Please transcribe the listing below exactly, but only from the line containing "Demonstrating the Corporate" through its last line.
==================================================
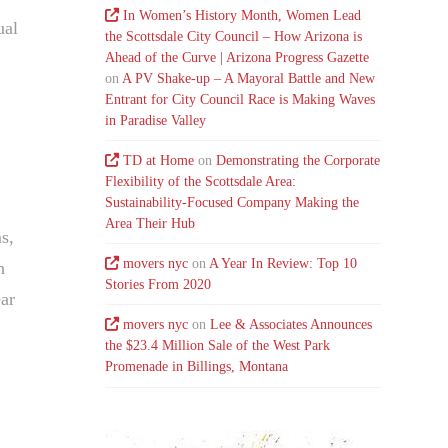
In Women’s History Month, Women Lead
ual
the Scottsdale City Council – How Arizona is
Ahead of the Curve | Arizona Progress Gazette
on
A PV Shake-up – A Mayoral Battle and New
Entrant for City Council Race is Making Waves
in Paradise Valley
TD at Home
on
Demonstrating the Corporate
Flexibility of the Scottsdale Area:
Sustainability-Focused Company Making the
Area Their Hub
ms,
movers nyc
on
A Year In Review: Top 10
h
Stories From 2020
ear
movers nyc
on
Lee & Associates Announces
the $23.4 Million Sale of the West Park
Promenade in Billings, Montana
==================================================
## Response to this task
Demonstrating the Corporate
Flexibility of the Scottsdale Area:
Sustainability-Focused Company Making the
Area Their Hub
ms,
movers nyc
on
A Year In Review: Top 10
h
Stories From 2020
ear
movers nyc
on
Lee & Associates Announces
the $23.4 Million Sale of the West Park
Promenade in Billings, Montana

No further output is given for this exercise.